26. Pipette the organoid suspension up and down to mix thoroughly.Use the bottom of the tube to create pressure, which will aid the removal of Matrigel.
27. Centrifuge organoids at 200g for 3 min at room temperature.
28. Aspirate the supernatant, and split organoids using either mechanical disruption or Organoid Dissociation Solution (E238001). For mechanical disruption, resuspend the pellet in 1 mL of Organoid Basal Medium. Use a pipette tip to pipette the organoid suspension up and down 30 times. Use the bottom of the tube to create pressure, which will aid organoid disruption. In case of Organoid Dissociation Solution-based cell dissociation, resuspend the pellet in 0.2 mL of Organoid Dissociation Solution, pipette up and down and incubate at 37 °C until organoids fall apart. Pipette up and down with a filter tip for ≥10 times every 1 min to aid in the disruption of the organoids. Monitor digestion closely to keep the incubation time in Organoid Dissociation Solution to a minimum.
CRITICAL Do not dissociate in Organoid Dissociation Solution for >3 min, as this may result in poor organoid outgrowth or even loss of the culture. As a rule of thumb, digestion is complete if a mixture of small lumps of cells (consisting of 10–50 cells) can be observed.
29. After shearing is complete, wash once by topping up with 1 mL ofOrganoid Basal Medium, and centrifuge at 200g for 3 min at room temperature.

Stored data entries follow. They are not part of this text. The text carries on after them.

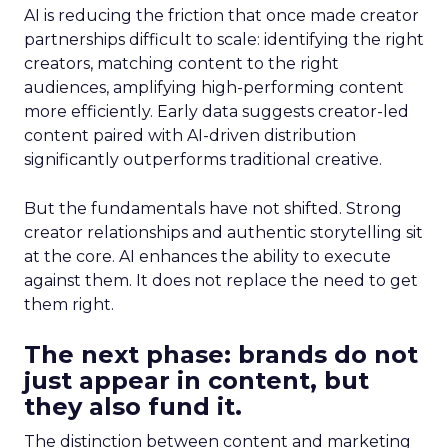
AI is reducing the friction that once made creator
partnerships difficult to scale: identifying the right
creators, matching content to the right
audiences, amplifying high-performing content
more efficiently. Early data suggests creator-led
content paired with AI-driven distribution
significantly outperforms traditional creative.
But the fundamentals have not shifted. Strong
creator relationships and authentic storytelling sit
at the core. AI enhances the ability to execute
against them. It does not replace the need to get
them right.
The next phase: brands do not
just appear in content, but
they also fund it.
The distinction between content and marketing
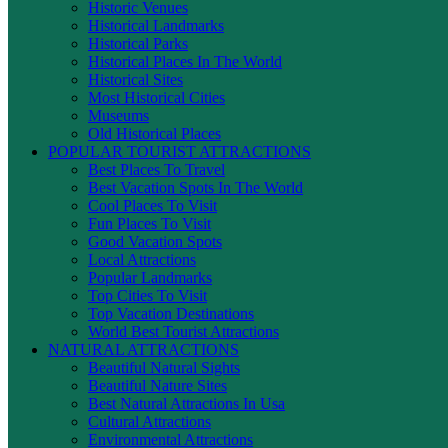
Historic Venues
Historical Landmarks
Historical Parks
Historical Places In The World
Historical Sites
Most Historical Cities
Museums
Old Historical Places
POPULAR TOURIST ATTRACTIONS
Best Places To Travel
Best Vacation Spots In The World
Cool Places To Visit
Fun Places To Visit
Good Vacation Spots
Local Attractions
Popular Landmarks
Top Cities To Visit
Top Vacation Destinations
World Best Tourist Attractions
NATURAL ATTRACTIONS
Beautiful Natural Sights
Beautiful Nature Sites
Best Natural Attractions In Usa
Cultural Attractions
Environmental Attractions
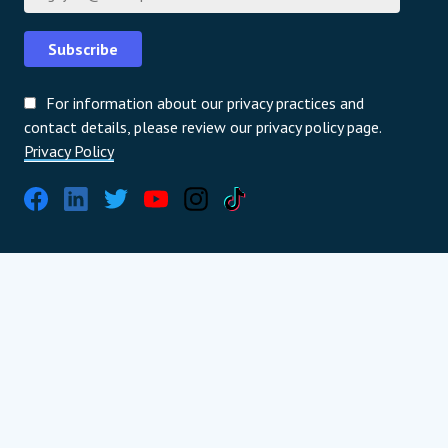
Subscribe
For information about our privacy practices and
contact details, please review our privacy policy page.
Privacy Policy
International partners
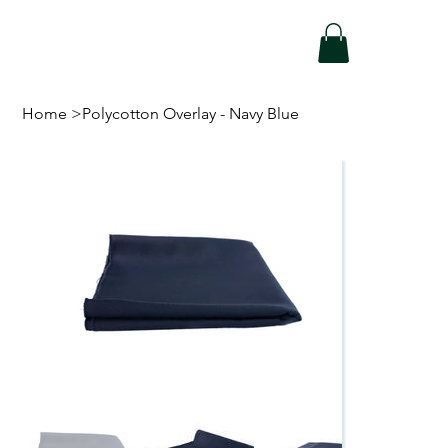
Home
>
Polycotton Overlay - Navy Blue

30. Aspirate the supernatant and resuspend the organoid pellet in 70% (vol/vol) Matrigel, and plate organoids in droplets on the bottom of a culture plate as described in Steps 12. After plating is complete, transfer the plate into a humidified incubator at 37 °C and 5% (vol/vol) CO2 for 15–25 min.
31. Pre-warm Human Intestinal Organoid Maintenance Medium at 37 °C.
32. After the Matrigel droplets have solidified (15–25 min), carefully pipette pre-warmed medium into the wells.
33. Place culture plates in a humidified incubator at 37 °C and 5% (vol/vol) CO2 until the organoids are needed for further experiments.